Muscle larvae (ML) of T. spiralis (strain ISS534) were obtained from rats 35 days post infection by digestion of minced skeletal muscle in 1% pepsin, 1% HCl for 3 h at 37°C with agitation as previously described [PMID:840494]. To purify adult worms and newborn larvae, Wistar rats at 6 weeks of age were inoculated with T. spiralis (strain ISS534) orally with a dose of 8000 larva per rat. At 30 h or 6 days post infection, all rats were executed and the entire intestines were removed, opened longitudinally and cut into pieces (about 0.5-1 cm). The fragmented intestine was put on a layer of gauze which was immersed into 37 °C 0.9% sodium chloride solution and incubated for 3 h. Adult T. spiralis worms would migrate into the liquid phase, which were harvested by centrifugation. To obtain new-born larvae, adult worms collected at 6 days post infection were incubated in IMDM in 75-cm2 cell culture plate at 37 °C, the newborn larvae were harvested every 12 h.
Extracted molecule
total RNA
Extraction protocol
Total RNA of T. spiralis (Ad, NBL and ML) was purified using Trizol reagent. 6 μg of total RNA from each preparation was treated with Oligo-(dT) conjugated magnetic beads to purify mRNA. Double-strand cDNA was synthesized guided by the Oligo-(dT) as a primer and then digested with the endonuclease NlaⅢ that recognizes the CATG sites. The Illumina adaptor 1, containing a MmeI restriction site, was added to the cDNAs attached to the magnetic beads, which was further digested with MmeI. Following MmeI digestion and dephosphorylation, cDNA fragments were purified and the Illumina adaptor 2 was ligated to the 3’ends of the tags to create tag library with different adapters at both ends. After15 cycles of linear PCR amplification, 95 bp fragments were purified from 6% TBE PAGE gels and attached to the Illumina sequencing chip for sequencing.
Library strategy
RNA-Seq
Library source
transcriptomic
Library selection
cDNA
Instrument model
Illumina HiSeq 2000
Data processing
Basecalls performed using phred/phrap software.
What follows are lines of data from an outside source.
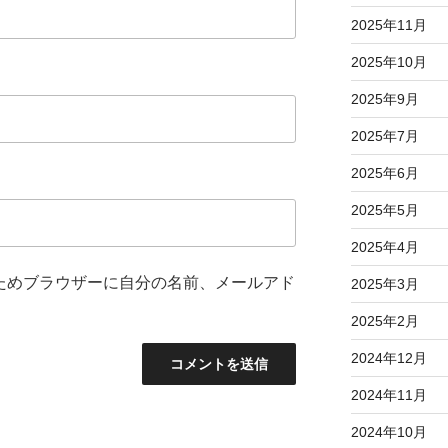
2025年11月
2025年10月
2025年9月
2025年7月
2025年6月
2025年5月
2025年4月
ためブラウザーに自分の名前、メールアド
2025年3月
2025年2月
2024年12月
2024年11月
2024年10月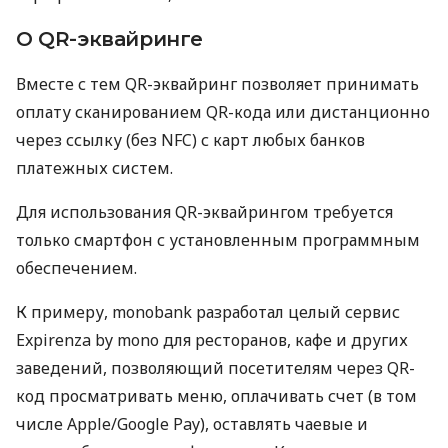
О QR-эквайринге
Вместе с тем QR-эквайринг позволяет принимать
оплату сканированием QR-кода или дистанционно
через ссылку (без NFC) с карт любых банков
платежных систем.
Для использования QR-эквайрингом требуется
только смартфон с установленным программным
обеспечением.
К примеру, monobank разработал целый сервис
Expirenza by mono для ресторанов, кафе и других
заведений, позволяющий посетителям через QR-
код просматривать меню, оплачивать счет (в том
числе Apple/Google Pay), оставлять чаевые и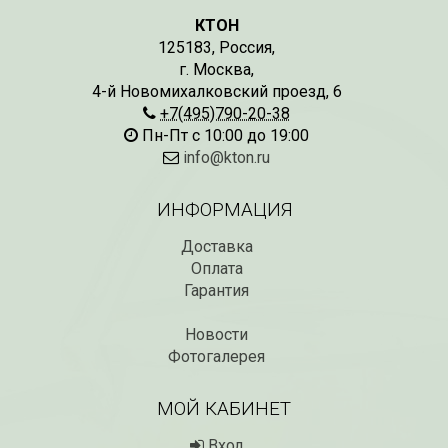
КТОН
125183
,
Россия
,
г. Москва
,
4-й Новомихалковский проезд, 6
+7(495)790-20-38
Пн-Пт с 10:00 до 19:00
info@kton.ru
ИНФОРМАЦИЯ
Доставка
Оплата
Гарантия
Новости
Фотогалерея
МОЙ КАБИНЕТ
Вход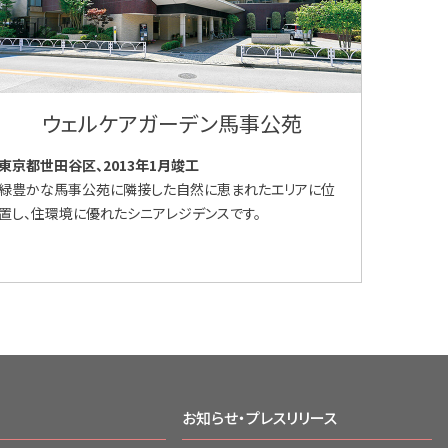
ウェルケアガーデン馬事公苑
東京都世田谷区、2013年1月竣工
緑豊かな馬事公苑に隣接した自然に恵まれたエリアに位
置し、住環境に優れたシニアレジデンスです。
お知らせ・プレスリリース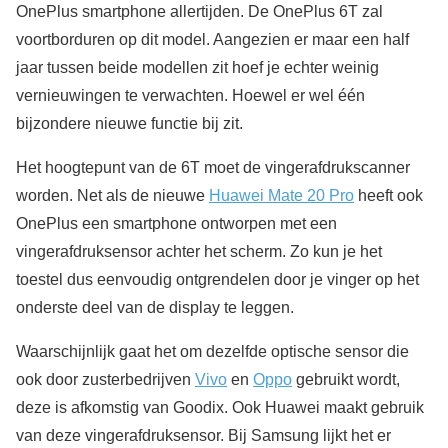
OnePlus smartphone allertijden. De OnePlus 6T zal
voortborduren op dit model. Aangezien er maar een half
jaar tussen beide modellen zit hoef je echter weinig
vernieuwingen te verwachten. Hoewel er wel één
bijzondere nieuwe functie bij zit.
Het hoogtepunt van de 6T moet de vingerafdrukscanner
worden. Net als de nieuwe
Huawei Mate 20 Pro
heeft ook
OnePlus een smartphone ontworpen met een
vingerafdruksensor achter het scherm. Zo kun je het
toestel dus eenvoudig ontgrendelen door je vinger op het
onderste deel van de display te leggen.
Waarschijnlijk gaat het om dezelfde optische sensor die
ook door zusterbedrijven
Vivo
en
Oppo
gebruikt wordt,
deze is afkomstig van Goodix. Ook Huawei maakt gebruik
van deze vingerafdruksensor. Bij Samsung lijkt het er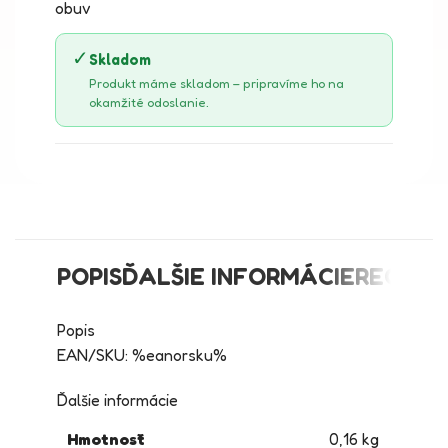
obuv
✓
Skladom
Produkt máme skladom – pripravíme ho na
okamžité odoslanie.
POPIS
ĎALŠIE INFORMÁCIE
RECENZI
Popis
EAN/SKU: %eanorsku%
Ďalšie informácie
Hmotnosť
0,16 kg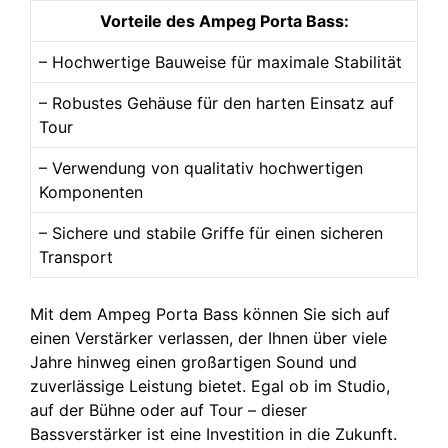
Vorteile des Ampeg Porta Bass:
– Hochwertige Bauweise für maximale Stabilität
– Robustes Gehäuse für den harten Einsatz auf
Tour
– Verwendung von qualitativ hochwertigen
Komponenten
– Sichere und stabile Griffe für einen sicheren
Transport
Mit dem Ampeg Porta Bass können Sie sich auf
einen Verstärker verlassen, der Ihnen über viele
Jahre hinweg einen großartigen Sound und
zuverlässige Leistung bietet. Egal ob im Studio,
auf der Bühne oder auf Tour – dieser
Bassverstärker ist eine Investition in die Zukunft.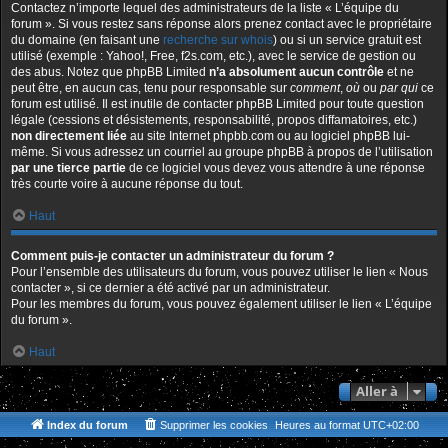
Contactez n’importe lequel des administrateurs de la liste « L’équipe du
forum ». Si vous restez sans réponse alors prenez contact avec le propriétaire
du domaine (en faisant une
recherche sur whois
) ou si un service gratuit est
utilisé (exemple : Yahoo!, Free, f2s.com, etc.), avec le service de gestion ou
des abus. Notez que phpBB Limited
n’a absolument aucun contrôle
et ne
peut être, en aucun cas, tenu pour responsable sur
comment
,
où
ou
par qui
ce
forum est utilisé. Il est inutile de contacter phpBB Limited pour toute question
légale (cessions et désistements, responsabilité, propos diffamatoires, etc.)
non directement liée
au site Internet phpbb.com ou au logiciel phpBB lui-
même. Si vous adressez un courriel au groupe phpBB à propos de l’utilisation
par une tierce partie
de ce logiciel vous devez vous attendre à une réponse
très courte voire à aucune réponse du tout.
Haut
Comment puis-je contacter un administrateur du forum ?
Pour l’ensemble des utilisateurs du forum, vous pouvez utiliser le lien « Nous
contacter », si ce dernier a été activé par un administrateur.
Pour les membres du forum, vous pouvez également utiliser le lien « L’équipe
du forum ».
Haut
Aller à
Index du forum
Supprimer les cookies
Heures au format
UTC+02:00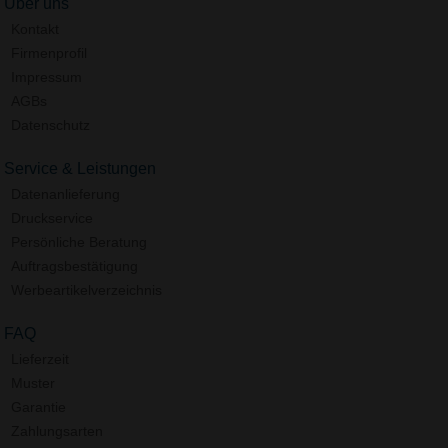
Über uns
Kontakt
Firmenprofil
Impressum
AGBs
Datenschutz
Service & Leistungen
Datenanlieferung
Druckservice
Persönliche Beratung
Auftragsbestätigung
Werbeartikelverzeichnis
FAQ
Lieferzeit
Muster
Garantie
Zahlungsarten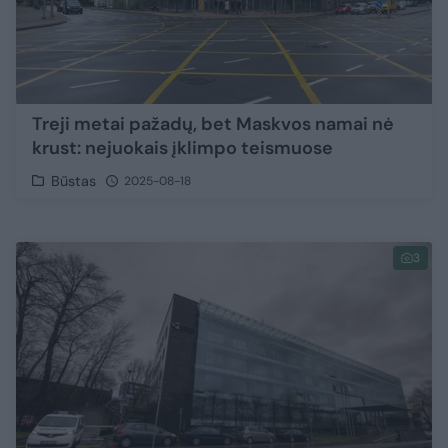
Treji metai pažadų, bet Maskvos namai nė
krust: nejuokais įklimpo teismuose
Būstas
2025-08-18
3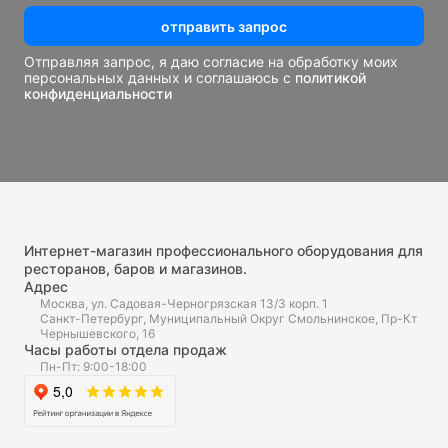
отправить запрос
Отправляя запрос, я даю согласие на обработку моих
персональных данных и соглашаюсь с
политикой
конфиденциальности
Интернет-магазин профессионального оборудования для
ресторанов, баров и магазинов.
Адрес
Москва, ул. Садовая-Черногрязская 13/3 корп. 1
Санкт-Петербург, Муниципальный Округ Смольнинское, Пр-Кт
Чернышевского, 16
Часы работы отдела продаж
Пн-Пт: 9:00-18:00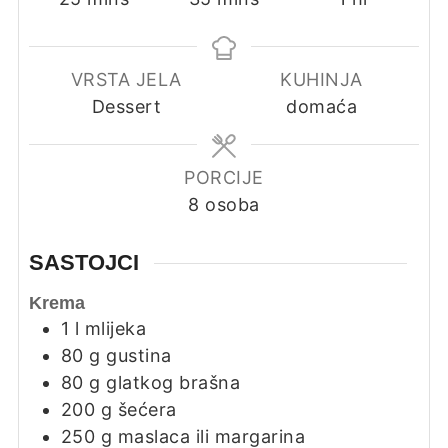
VRSTA JELA
KUHINJA
Dessert
domaća
PORCIJE
8
osoba
SASTOJCI
Krema
1
l
mlijeka
80
g
gustina
80
g
glatkog brašna
200
g
šećera
250
g
maslaca ili margarina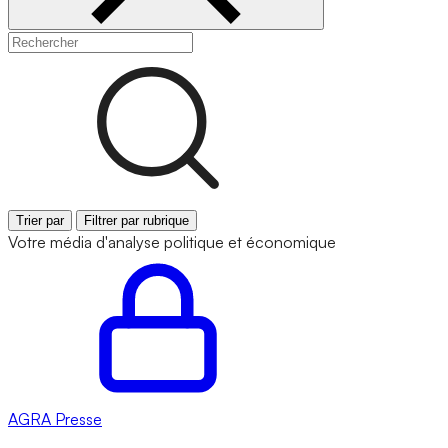
Trier par
Filtrer par rubrique
Votre média d'analyse politique et économique
AGRA
Presse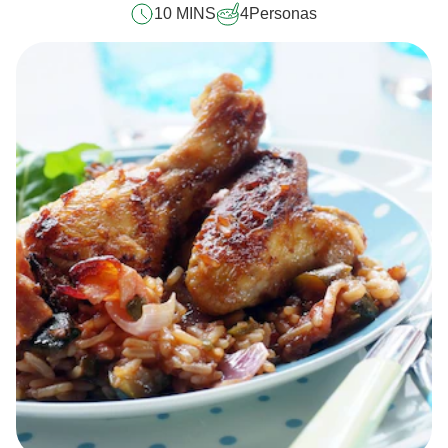
10 MINS
4
Personas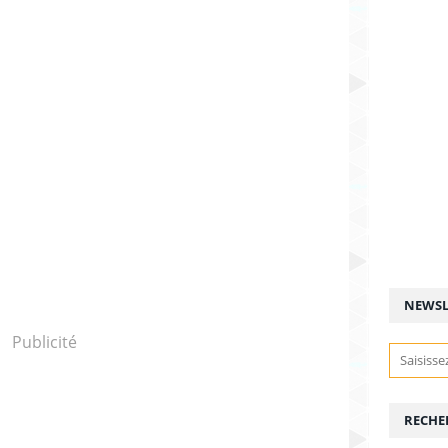
NEWSL
Publicité
RECHE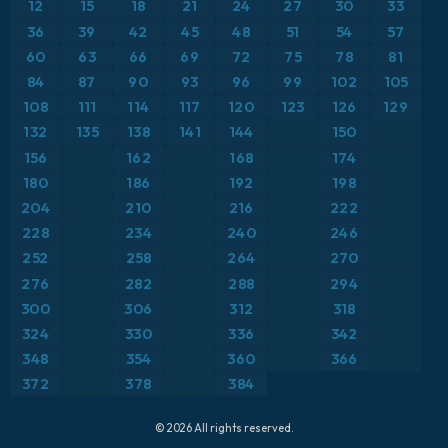
12
15
18
21
24
27
30
33
ICON Alemania 2 km
Caribe
36
39
42
45
48
51
54
57
Anomalía de temperatura a 850 hPa
60
63
66
69
72
75
78
81
Escandinavia
CAPE
84
87
90
93
96
99
102
105
108
111
114
117
120
123
126
129
España
Precipitación, nubes y presión
132
135
138
141
144
150
156
162
168
174
Estados Unidos
Presión
180
186
192
198
204
210
216
222
Europa
Profundidad de nieve
228
234
240
246
252
258
264
270
Francia
Punto de rocío a 2 m
276
282
288
294
Grecia
300
306
312
318
Ráfagas de Viento Máximas
324
330
336
342
Islandia
Ráfagas de viento
348
354
360
366
372
378
384
Italia
Temperatura a 2 m
© 2026 All rights reserved.
Japón
Temperatura a 500 hPa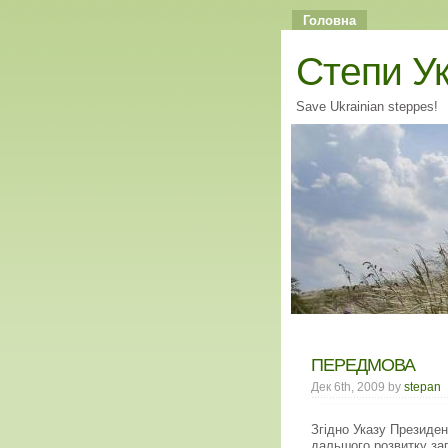
Головна
Cтепи У
Save Ukrainian steppes!
ПЕРЕДМОВА
Дек 6th, 2009 by
stepan
Згідно Указу Президе
дальшого розвитку зап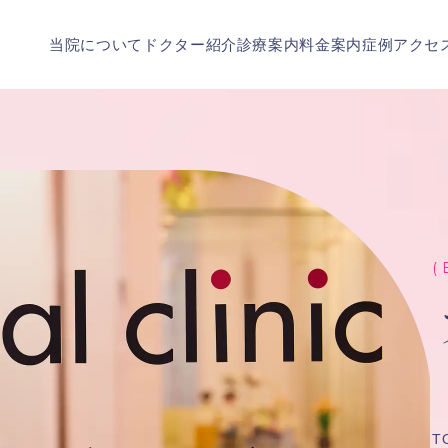
当院について
ドクター紹介
診療案内
料金案内
症例
アクセ
( 
T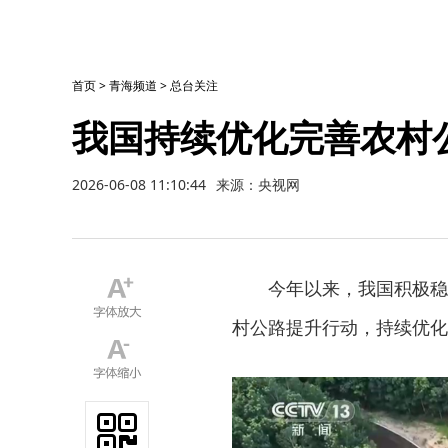
首页
>
青海频道
>
总台关注
我国持续优化完善农村
2026-06-08 11:10:44
来源：央视网
今年以来，我国积极稳
村公路提升行动，持续优化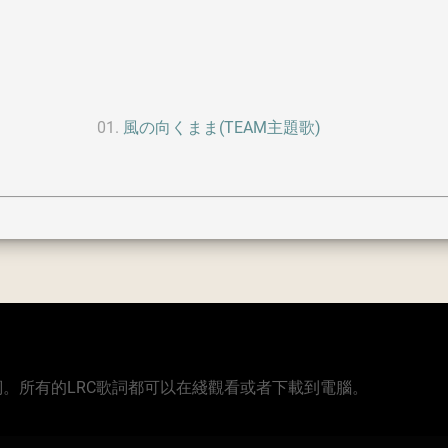
風の向くまま(TEAM主題歌)
版本的歌詞。所有的LRC歌詞都可以在綫觀看或者下載到電腦。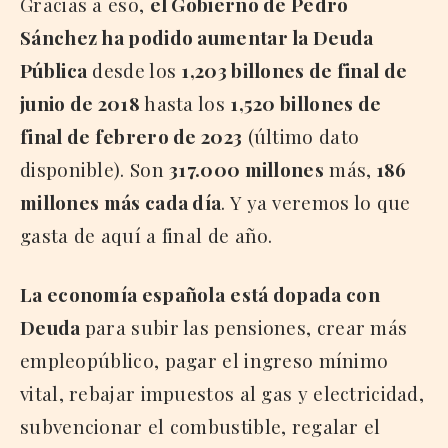
Gracias a eso,
el Gobierno de Pedro
Sánchez ha podido aumentar la Deuda
Pública
desde los
1,203 billones de final de
junio de 2018
hasta los
1,520 billones de
final de febrero de 2023
(último dato
disponible). Son
317.000 millones
más,
186
millones más cada día
. Y ya veremos lo que
gasta de aquí a final de año.
La economía española
está dopada con
Deuda
para subir las pensiones, crear más
empleopúblico, pagar el ingreso mínimo
vital, rebajar impuestos al gas y electricidad,
subvencionar el combustible, regalar el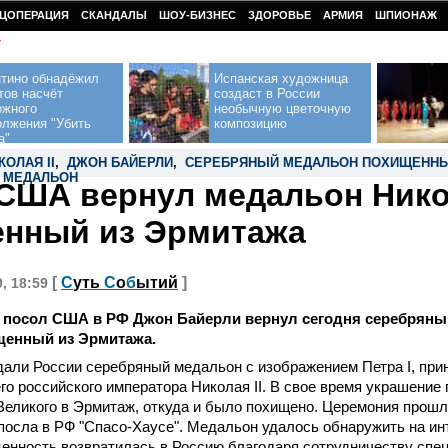
ЦОПЕРАЦИЯ
СКАНДАЛЫ
ШОУ-БИЗНЕС
ЗДОРОВЬЕ
АРМИЯ
ШПИОНАЖ
У
нтино обнадёжил
Испанская художница
тов насчёт
создаст в России
ожного
необычную цветочную
олжения "Убить
композицию
а"
ОЛАЯ II
,
ДЖОН БАЙЕРЛИ
,
СЕРЕБРЯНЫЙ МЕДАЛЬОН ПОХИЩЕННЫ
 МЕДАЛЬОН
США вернул медальон Никол
нный из Эрмитажа
[
С
уть
С
о
б
ытий
]
0, 18:59
 посол США в РФ Джон Байерли вернул сегодня серебрян
щенный из Эрмитажа.
али России серебряный медальон с изображением Петра I, пр
го российского императора Николая II. В свое время украшение
Великого в Эрмитаж, откуда и было похищено. Церемония прошл
посла в РФ "Спасо-Хаусе". Медальон удалось обнаружить на ин
енность возвратилась в Россию благодаря сотрудничеству спе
Sequenced reads were trimmed for adaptor sequence, and masked for low-complexity or low-quality sequence, then mapped to Trichinella spiralis whole genome with SOAP2, allowing for no more than one nucleotide mismatch. Genome_build: Trichinella spiralis genome 3.7.1 Supplementary_files_format_and_content: tab-delimited text files include count for each sequence.